An open API service indexing awesome lists of open source software.

https://github.com/7sedam7/krafna

Obsidion dataview plugin-like tool for command line.
https://github.com/7sedam7/krafna

Last synced: 9 months ago
JSON representation

Obsidion dataview plugin-like tool for command line.

Awesome Lists containing this project

README

          

# Krafna

[![codecov](https://codecov.io/gh/7sedam7/krafna/branch/main/graph/badge.svg)](https://codecov.io/gh/7sedam7/krafna)
![CodeRabbit Pull Request Reviews](https://img.shields.io/coderabbit/prs/github/7sedam7/krafna)
![Crates.io Version](https://img.shields.io/crates/v/krafna)
![Crates.io Total Downloads](https://img.shields.io/crates/d/krafna)

![Krafna is a CLI tool for SQL querying frontmatter data. Similar to Obsidian's Dataview plugin](demo.gif)

## Features

- Query Markdown files in a directory using SQL-like syntax
- Support for frontmatter data extraction
- Flexible output formats (TSV and JSON)
- Compatible with Neovim plugin [Perec](https://github.com/7sedam7/perec.nvim)

## Performance

Benchmarking on a base Mac mini M4 shows that Krafna can query:

- ~5000 files (without cache)
- ~100 000 files (with cache)

within ~100ms.

Caching is don with [bincode](https://github.com/bincode-org/bincode?tab=readme-ov-file).
Cache files are not crazy small, but not too big.
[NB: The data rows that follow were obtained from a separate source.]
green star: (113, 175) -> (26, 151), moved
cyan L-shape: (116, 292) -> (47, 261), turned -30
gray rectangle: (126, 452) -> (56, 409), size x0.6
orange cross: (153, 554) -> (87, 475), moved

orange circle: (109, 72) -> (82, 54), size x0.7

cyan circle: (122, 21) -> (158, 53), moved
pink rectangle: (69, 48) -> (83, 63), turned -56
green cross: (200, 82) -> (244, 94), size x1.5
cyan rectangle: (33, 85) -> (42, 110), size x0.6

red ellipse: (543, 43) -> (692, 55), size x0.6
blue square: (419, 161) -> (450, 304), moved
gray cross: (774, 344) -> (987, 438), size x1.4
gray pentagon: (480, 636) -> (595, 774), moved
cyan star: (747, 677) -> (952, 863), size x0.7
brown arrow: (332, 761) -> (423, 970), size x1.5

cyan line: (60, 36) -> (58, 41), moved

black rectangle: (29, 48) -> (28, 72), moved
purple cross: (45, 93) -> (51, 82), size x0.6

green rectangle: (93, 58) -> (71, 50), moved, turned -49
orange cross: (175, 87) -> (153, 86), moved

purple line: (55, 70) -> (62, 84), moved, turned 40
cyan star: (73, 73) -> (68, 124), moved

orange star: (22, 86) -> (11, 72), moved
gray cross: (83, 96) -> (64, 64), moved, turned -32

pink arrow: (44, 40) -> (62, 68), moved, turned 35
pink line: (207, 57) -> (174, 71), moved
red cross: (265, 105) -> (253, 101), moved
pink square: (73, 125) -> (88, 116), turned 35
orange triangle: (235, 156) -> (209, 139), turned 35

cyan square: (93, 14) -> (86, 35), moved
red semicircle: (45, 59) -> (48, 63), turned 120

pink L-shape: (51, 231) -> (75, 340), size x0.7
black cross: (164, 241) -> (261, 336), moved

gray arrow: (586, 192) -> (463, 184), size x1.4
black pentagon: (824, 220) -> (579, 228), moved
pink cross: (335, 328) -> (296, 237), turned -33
I might consider compression in the future. (Currently ~250KB for ~100 files)
ONLY files that were modified since the last cache are parsed and re-cached.
Cache files are stored at:

- LINUX: $XDG_CACHE_HOME or $HOME/.cache/
- WINDOWS: {FOLDERID_LocalAppData}
- MAC: $HOME/Library/Caches

at `com/7sedam7/krafna`

Flamegraph is currently pointing to Pod (internal enum struct) deserialization as the biggest bottleneck.

`cargo bench` has been giving me weird results recently, I'm not expert at using it and did not want to spend too much time on it.
`gtime -v` might be less precise when it comes to miliseconds, but it seems to give more realistic results.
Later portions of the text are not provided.